そういう時に、「わからないことは、わからない」と言って常に勉強されていらしたのではないかと思います。
後輩経営者の方々も、自部門のところについては、多分、自信があってステップアップされていると思います。
そうではない部分について、これから知るということ、それからわかろうとする活動について、張本様が11年前に役員になられた時から振返っていただいて、何か努力されてきたことは、ございますか?
(張本会長) 「どのレベルまで理解すればいいのか?」ということだと思います。
自分の出身部門に関しては、隅から隅まで、わかっているのだと思います。
それと同じようなレベルまで横断的に、知識を持つ必然は無いと言うところからスタートすればいいと思うのです。
全社最適を実践する。
その為には全社を知らないといけない、ものすごいことを知らないといけないんじゃないかと思ってしまう。
そうではなくて、ボードとしてどの辺までの知識を持っておけば良いのかという自分なりの線引きが大事。
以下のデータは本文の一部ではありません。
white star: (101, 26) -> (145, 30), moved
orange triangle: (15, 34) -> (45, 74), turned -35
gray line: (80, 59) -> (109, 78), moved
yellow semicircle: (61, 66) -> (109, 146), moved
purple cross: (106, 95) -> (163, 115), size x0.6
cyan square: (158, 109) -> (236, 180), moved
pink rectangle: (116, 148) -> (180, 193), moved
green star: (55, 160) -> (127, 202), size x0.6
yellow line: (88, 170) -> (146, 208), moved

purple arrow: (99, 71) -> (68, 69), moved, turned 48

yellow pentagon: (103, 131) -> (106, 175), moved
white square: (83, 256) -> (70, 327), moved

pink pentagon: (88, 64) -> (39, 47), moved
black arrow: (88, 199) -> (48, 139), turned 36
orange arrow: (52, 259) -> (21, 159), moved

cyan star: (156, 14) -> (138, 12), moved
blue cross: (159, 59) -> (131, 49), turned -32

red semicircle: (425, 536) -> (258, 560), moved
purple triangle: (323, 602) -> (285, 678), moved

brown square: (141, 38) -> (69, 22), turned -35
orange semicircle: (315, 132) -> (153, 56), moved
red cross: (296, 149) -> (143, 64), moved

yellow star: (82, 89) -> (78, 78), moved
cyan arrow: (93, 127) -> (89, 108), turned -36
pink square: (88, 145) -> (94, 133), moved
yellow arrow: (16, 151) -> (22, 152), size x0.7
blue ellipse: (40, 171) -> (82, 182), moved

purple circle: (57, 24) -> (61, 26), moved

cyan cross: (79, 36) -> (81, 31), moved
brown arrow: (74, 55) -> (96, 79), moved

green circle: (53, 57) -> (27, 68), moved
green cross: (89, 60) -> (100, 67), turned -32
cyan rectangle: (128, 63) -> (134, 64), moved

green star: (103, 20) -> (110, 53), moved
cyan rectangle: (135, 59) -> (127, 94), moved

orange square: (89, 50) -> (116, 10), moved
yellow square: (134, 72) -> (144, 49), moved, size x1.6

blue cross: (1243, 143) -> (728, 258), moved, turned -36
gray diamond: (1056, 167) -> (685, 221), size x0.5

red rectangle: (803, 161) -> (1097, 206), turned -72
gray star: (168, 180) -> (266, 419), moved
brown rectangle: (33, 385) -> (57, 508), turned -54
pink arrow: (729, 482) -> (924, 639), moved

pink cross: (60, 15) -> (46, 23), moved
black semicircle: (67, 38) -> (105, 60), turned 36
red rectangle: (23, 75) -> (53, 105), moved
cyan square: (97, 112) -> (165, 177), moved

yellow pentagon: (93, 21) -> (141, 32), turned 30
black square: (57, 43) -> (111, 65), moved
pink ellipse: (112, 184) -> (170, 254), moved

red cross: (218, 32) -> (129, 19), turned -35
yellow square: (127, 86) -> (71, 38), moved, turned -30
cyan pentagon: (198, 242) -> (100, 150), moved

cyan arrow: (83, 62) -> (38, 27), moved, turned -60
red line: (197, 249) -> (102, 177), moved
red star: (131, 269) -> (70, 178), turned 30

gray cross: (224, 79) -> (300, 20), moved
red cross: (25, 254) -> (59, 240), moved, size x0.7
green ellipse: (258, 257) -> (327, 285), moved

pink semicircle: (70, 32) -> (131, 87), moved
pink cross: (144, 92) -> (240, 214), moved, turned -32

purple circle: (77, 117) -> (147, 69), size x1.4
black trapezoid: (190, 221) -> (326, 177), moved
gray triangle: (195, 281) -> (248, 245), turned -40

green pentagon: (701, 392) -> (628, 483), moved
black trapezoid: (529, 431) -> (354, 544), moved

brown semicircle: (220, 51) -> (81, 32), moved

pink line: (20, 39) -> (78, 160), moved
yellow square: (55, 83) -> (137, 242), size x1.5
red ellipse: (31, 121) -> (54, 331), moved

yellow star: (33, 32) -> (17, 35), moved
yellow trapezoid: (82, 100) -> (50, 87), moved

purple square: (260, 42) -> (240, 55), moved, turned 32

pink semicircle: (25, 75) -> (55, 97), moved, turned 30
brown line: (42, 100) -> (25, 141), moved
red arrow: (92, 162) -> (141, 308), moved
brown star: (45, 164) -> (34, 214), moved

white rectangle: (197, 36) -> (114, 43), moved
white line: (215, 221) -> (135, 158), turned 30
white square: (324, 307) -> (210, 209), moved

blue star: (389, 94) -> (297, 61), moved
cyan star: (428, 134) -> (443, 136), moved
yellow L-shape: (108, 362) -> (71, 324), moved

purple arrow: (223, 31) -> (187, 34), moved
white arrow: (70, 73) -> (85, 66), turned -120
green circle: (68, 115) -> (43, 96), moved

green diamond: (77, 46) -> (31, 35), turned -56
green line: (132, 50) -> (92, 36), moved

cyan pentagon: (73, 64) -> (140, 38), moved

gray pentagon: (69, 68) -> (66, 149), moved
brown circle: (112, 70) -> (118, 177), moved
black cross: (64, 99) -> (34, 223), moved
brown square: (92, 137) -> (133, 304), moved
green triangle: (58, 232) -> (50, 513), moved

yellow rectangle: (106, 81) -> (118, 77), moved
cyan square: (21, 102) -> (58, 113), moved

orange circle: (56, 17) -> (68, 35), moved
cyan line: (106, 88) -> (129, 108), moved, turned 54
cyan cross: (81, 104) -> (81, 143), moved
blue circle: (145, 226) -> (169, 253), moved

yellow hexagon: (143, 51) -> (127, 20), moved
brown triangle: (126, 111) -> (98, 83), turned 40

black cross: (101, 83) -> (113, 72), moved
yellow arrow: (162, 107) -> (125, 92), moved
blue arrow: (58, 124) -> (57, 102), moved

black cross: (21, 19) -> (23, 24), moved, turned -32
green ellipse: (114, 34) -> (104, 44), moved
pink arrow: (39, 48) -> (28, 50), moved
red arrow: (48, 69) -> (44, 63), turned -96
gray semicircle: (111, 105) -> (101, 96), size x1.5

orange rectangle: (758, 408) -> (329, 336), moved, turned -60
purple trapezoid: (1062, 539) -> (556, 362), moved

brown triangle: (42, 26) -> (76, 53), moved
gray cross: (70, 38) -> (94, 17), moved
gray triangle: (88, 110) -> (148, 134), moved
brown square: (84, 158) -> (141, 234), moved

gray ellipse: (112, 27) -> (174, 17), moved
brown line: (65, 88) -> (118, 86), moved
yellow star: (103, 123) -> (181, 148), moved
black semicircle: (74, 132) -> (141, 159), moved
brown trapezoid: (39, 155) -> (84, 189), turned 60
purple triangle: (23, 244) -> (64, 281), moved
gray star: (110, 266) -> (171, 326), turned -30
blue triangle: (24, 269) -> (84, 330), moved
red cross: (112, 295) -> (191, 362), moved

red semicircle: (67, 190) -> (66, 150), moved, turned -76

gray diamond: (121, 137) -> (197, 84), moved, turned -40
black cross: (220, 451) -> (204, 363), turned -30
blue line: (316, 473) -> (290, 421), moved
そのために執行部門があり、経営会議があって、取締役会があるのですから。
私はそんなに複雑な話じゃないと思いますね。

社長が企業の最大のコミュニケーションツールとは?

(久保田) ありがとうございます。
今のお話の中で、これから経営者になられる方々が、自分がどういった心持ちで意思決定をするか、会社の仕組みについて、どのように思いをめぐらせて、事業をおこなっていくかというところに、大きなヒントがたくさん隠されていたと思います。
最後に、経営者の先輩として、これから経営者になる方々、後輩の経営者の方々にメッセージを一言お願いできればと思います。
(張本会長) とにかく、社長は一番忙しくなければいけない、と思います。
社長は、企業にとって最大のコミュニケーションツールだと、私は思っているので、世の中に対しても、株主に対してもそうだし、社員に対しても、お客さんに対しても、いかにコミュニケーションが、自分の仕事であるかということを、肝に銘じておくことだと思います。
あとは、それぞれの人柄があるわけで、それを全面に押し出して仕事をされればいいと思います。
(久保田) 本日はどうもありがとうございました。
(張本会長) ありがとうございました。

※張本氏には、第22回経営者・幹部の意思決定とリーダーシップセミナーでのご講演後、本インタビューにご協力いただきました。